Sunday, October 18, 2009

Remember the first time you read this title?

Roughly speaking, my childhood is as long ago now as the Second World War had been when I was a child. That means that the Second World War is roughly as long ago now as the First World War had been when I was a kid.

That means that the First World War is practically as long ago to children now as the Civil War had been to me when I was a child.

The kicker? It all just keeps getting further away.

Once you go that far back before your birth things start to take on an almost mythological quality. You have no living link to that time. To me, the people who fought in the Civil War are just as lost to history as people who fought in the Crusades.

The people who fought in the First World War, however, are still very real to me. Even though they are all just as dead and buried. I was born to older parents who were themselves born to older parents. People in my family on both sides seem to carry some kind of mutant giant tortoise gene. We take a long time to die.

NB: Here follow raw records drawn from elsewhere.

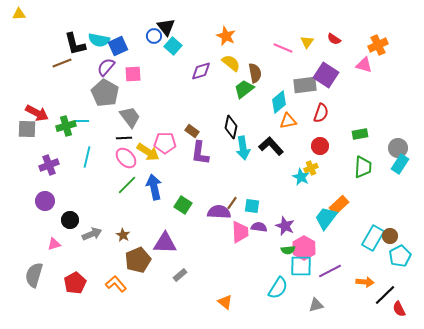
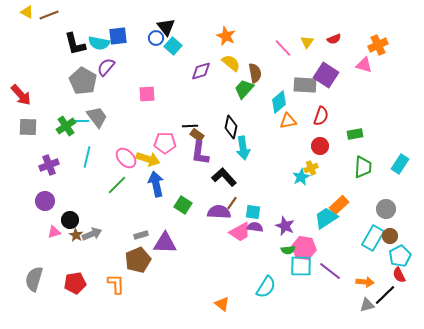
yellow triangle at (19, 14): moved 8 px right, 2 px up; rotated 32 degrees clockwise
blue circle at (154, 36): moved 2 px right, 2 px down
red semicircle at (334, 39): rotated 56 degrees counterclockwise
cyan semicircle at (99, 40): moved 3 px down
blue square at (118, 46): moved 10 px up; rotated 18 degrees clockwise
pink line at (283, 48): rotated 24 degrees clockwise
brown line at (62, 63): moved 13 px left, 48 px up
pink square at (133, 74): moved 14 px right, 20 px down
gray rectangle at (305, 85): rotated 10 degrees clockwise
green trapezoid at (244, 89): rotated 10 degrees counterclockwise
gray pentagon at (105, 93): moved 22 px left, 12 px up
red arrow at (37, 113): moved 16 px left, 18 px up; rotated 20 degrees clockwise
red semicircle at (321, 113): moved 3 px down
gray trapezoid at (130, 117): moved 33 px left
green cross at (66, 126): rotated 18 degrees counterclockwise
gray square at (27, 129): moved 1 px right, 2 px up
brown rectangle at (192, 131): moved 5 px right, 4 px down
green rectangle at (360, 134): moved 5 px left
black line at (124, 138): moved 66 px right, 12 px up
black L-shape at (271, 146): moved 47 px left, 31 px down
gray circle at (398, 148): moved 12 px left, 61 px down
yellow arrow at (148, 152): moved 7 px down; rotated 15 degrees counterclockwise
cyan star at (301, 177): rotated 18 degrees clockwise
green line at (127, 185): moved 10 px left
blue arrow at (154, 187): moved 2 px right, 3 px up
cyan square at (252, 206): moved 1 px right, 6 px down
cyan trapezoid at (326, 218): rotated 20 degrees clockwise
purple semicircle at (259, 227): moved 4 px left
pink trapezoid at (240, 232): rotated 65 degrees clockwise
brown star at (123, 235): moved 47 px left
pink triangle at (54, 244): moved 12 px up
pink hexagon at (304, 248): rotated 20 degrees counterclockwise
purple line at (330, 271): rotated 65 degrees clockwise
gray semicircle at (34, 275): moved 4 px down
gray rectangle at (180, 275): moved 39 px left, 40 px up; rotated 24 degrees clockwise
red pentagon at (75, 283): rotated 20 degrees clockwise
orange L-shape at (116, 284): rotated 40 degrees clockwise
cyan semicircle at (278, 288): moved 12 px left, 1 px up
orange triangle at (225, 302): moved 3 px left, 2 px down
gray triangle at (316, 305): moved 51 px right
red semicircle at (399, 309): moved 34 px up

I knew lots of people who were alive during the First World War when I was a kid. My grandfather was one of those dumb young kids who, filled with the patriotic flush of suicidal courage, lied about their age to enlist. His thumb rests in peace somewhere in Somme.

He was picking shrapnel out of the stump until the day he died. It was an elegant digital ballet when he hand rolled his cigarettes.

I'm sure he knew people who were alive during the Civil War. That era was as real and personal to him as he was to me.

Hm. Yeah. Hm? Sorry? Was I supposed to have a point?

Okay.

Old people are pretty cool, and it would appear as though I'm definitely going to become one someday - whether I feel qualified to be one or not.


12 comments:

Fire Byrd said...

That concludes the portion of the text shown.